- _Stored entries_
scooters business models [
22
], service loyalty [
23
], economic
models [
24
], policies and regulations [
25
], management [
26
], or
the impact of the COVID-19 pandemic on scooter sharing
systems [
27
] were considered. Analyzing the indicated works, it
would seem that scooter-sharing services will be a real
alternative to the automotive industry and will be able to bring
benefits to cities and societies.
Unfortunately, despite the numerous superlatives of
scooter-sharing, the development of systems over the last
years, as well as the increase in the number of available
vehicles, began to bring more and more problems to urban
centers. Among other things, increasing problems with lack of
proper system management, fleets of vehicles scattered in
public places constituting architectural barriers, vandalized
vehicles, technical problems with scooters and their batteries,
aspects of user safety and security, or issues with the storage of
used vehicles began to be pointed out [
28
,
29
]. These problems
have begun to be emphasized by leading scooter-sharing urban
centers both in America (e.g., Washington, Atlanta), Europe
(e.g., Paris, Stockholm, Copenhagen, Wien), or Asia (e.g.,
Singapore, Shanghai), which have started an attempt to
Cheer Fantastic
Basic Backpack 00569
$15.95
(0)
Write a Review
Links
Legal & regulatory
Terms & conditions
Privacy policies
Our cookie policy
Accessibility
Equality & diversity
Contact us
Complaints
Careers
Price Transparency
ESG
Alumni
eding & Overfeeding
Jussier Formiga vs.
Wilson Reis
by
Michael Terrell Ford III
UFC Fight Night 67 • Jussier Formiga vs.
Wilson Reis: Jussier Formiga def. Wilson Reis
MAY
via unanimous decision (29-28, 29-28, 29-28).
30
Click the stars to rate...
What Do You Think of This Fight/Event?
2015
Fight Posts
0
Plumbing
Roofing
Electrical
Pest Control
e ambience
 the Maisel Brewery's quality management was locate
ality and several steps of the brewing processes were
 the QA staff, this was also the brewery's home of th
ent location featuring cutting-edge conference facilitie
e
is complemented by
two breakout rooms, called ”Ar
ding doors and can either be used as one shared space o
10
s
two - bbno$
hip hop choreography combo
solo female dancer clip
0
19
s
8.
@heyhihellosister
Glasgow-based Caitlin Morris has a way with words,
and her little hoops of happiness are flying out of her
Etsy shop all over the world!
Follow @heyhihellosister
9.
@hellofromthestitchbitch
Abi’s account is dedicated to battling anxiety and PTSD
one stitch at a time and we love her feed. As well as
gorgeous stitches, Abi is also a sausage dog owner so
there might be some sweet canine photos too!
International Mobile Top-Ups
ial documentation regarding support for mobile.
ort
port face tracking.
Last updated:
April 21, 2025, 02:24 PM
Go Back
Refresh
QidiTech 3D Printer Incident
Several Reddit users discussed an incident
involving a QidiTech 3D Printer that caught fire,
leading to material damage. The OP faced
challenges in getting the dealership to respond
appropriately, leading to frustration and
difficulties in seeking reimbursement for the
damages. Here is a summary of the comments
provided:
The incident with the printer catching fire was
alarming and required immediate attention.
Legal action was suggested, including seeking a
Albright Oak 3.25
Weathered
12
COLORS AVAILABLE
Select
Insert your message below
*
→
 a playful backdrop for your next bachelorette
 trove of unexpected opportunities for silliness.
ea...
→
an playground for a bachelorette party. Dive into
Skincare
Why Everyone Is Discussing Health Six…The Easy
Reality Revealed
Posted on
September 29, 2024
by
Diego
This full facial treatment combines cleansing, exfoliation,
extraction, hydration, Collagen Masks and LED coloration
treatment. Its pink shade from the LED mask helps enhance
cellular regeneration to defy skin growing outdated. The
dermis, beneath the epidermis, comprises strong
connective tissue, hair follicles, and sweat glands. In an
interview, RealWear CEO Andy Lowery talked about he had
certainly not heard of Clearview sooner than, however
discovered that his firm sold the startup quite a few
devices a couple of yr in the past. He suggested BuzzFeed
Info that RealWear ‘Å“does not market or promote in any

- _PROBLEM REQUIREMENTS_
What is needed is an exact repetition of all the entries above.

- _EXERCISE RESULT_
scooters business models [
22
], service loyalty [
23
], economic
models [
24
], policies and regulations [
25
], management [
26
], or
the impact of the COVID-19 pandemic on scooter sharing
systems [
27
] were considered. Analyzing the indicated works, it
would seem that scooter-sharing services will be a real
alternative to the automotive industry and will be able to bring
benefits to cities and societies.
Unfortunately, despite the numerous superlatives of
scooter-sharing, the development of systems over the last
years, as well as the increase in the number of available
vehicles, began to bring more and more problems to urban
centers. Among other things, increasing problems with lack of
proper system management, fleets of vehicles scattered in
public places constituting architectural barriers, vandalized
vehicles, technical problems with scooters and their batteries,
aspects of user safety and security, or issues with the storage of
used vehicles began to be pointed out [
28
,
29
]. These problems
have begun to be emphasized by leading scooter-sharing urban
centers both in America (e.g., Washington, Atlanta), Europe
(e.g., Paris, Stockholm, Copenhagen, Wien), or Asia (e.g.,
Singapore, Shanghai), which have started an attempt to
Cheer Fantastic
Basic Backpack 00569
$15.95
(0)
Write a Review
Links
Legal & regulatory
Terms & conditions
Privacy policies
Our cookie policy
Accessibility
Equality & diversity
Contact us
Complaints
Careers
Price Transparency
ESG
Alumni
eding & Overfeeding
Jussier Formiga vs.
Wilson Reis
by
Michael Terrell Ford III
UFC Fight Night 67 • Jussier Formiga vs.
Wilson Reis: Jussier Formiga def. Wilson Reis
MAY
via unanimous decision (29-28, 29-28, 29-28).
30
Click the stars to rate...
What Do You Think of This Fight/Event?
2015
Fight Posts
0
Plumbing
Roofing
Electrical
Pest Control
e ambience
 the Maisel Brewery's quality management was locate
ality and several steps of the brewing processes were
 the QA staff, this was also the brewery's home of th
ent location featuring cutting-edge conference facilitie
e
is complemented by
two breakout rooms, called ”Ar
ding doors and can either be used as one shared space o
10
s
two - bbno$
hip hop choreography combo
solo female dancer clip
0
19
s
8.
@heyhihellosister
Glasgow-based Caitlin Morris has a way with words,
and her little hoops of happiness are flying out of her
Etsy shop all over the world!
Follow @heyhihellosister
9.
@hellofromthestitchbitch
Abi’s account is dedicated to battling anxiety and PTSD
one stitch at a time and we love her feed. As well as
gorgeous stitches, Abi is also a sausage dog owner so
there might be some sweet canine photos too!
International Mobile Top-Ups
ial documentation regarding support for mobile.
ort
port face tracking.
Last updated:
April 21, 2025, 02:24 PM
Go Back
Refresh
QidiTech 3D Printer Incident
Several Reddit users discussed an incident
involving a QidiTech 3D Printer that caught fire,
leading to material damage. The OP faced
challenges in getting the dealership to respond
appropriately, leading to frustration and
difficulties in seeking reimbursement for the
damages. Here is a summary of the comments
provided:
The incident with the printer catching fire was
alarming and required immediate attention.
Legal action was suggested, including seeking a
Albright Oak 3.25
Weathered
12
COLORS AVAILABLE
Select
Insert your message below
*
→
 a playful backdrop for your next bachelorette
 trove of unexpected opportunities for silliness.
ea...
→
an playground for a bachelorette party. Dive into
Skincare
Why Everyone Is Discussing Health Six…The Easy
Reality Revealed
Posted on
September 29, 2024
by
Diego
This full facial treatment combines cleansing, exfoliation,
extraction, hydration, Collagen Masks and LED coloration
treatment. Its pink shade from the LED mask helps enhance
cellular regeneration to defy skin growing outdated. The
dermis, beneath the epidermis, comprises strong
connective tissue, hair follicles, and sweat glands. In an
interview, RealWear CEO Andy Lowery talked about he had
certainly not heard of Clearview sooner than, however
discovered that his firm sold the startup quite a few
devices a couple of yr in the past. He suggested BuzzFeed
Info that RealWear ‘Å“does not market or promote in any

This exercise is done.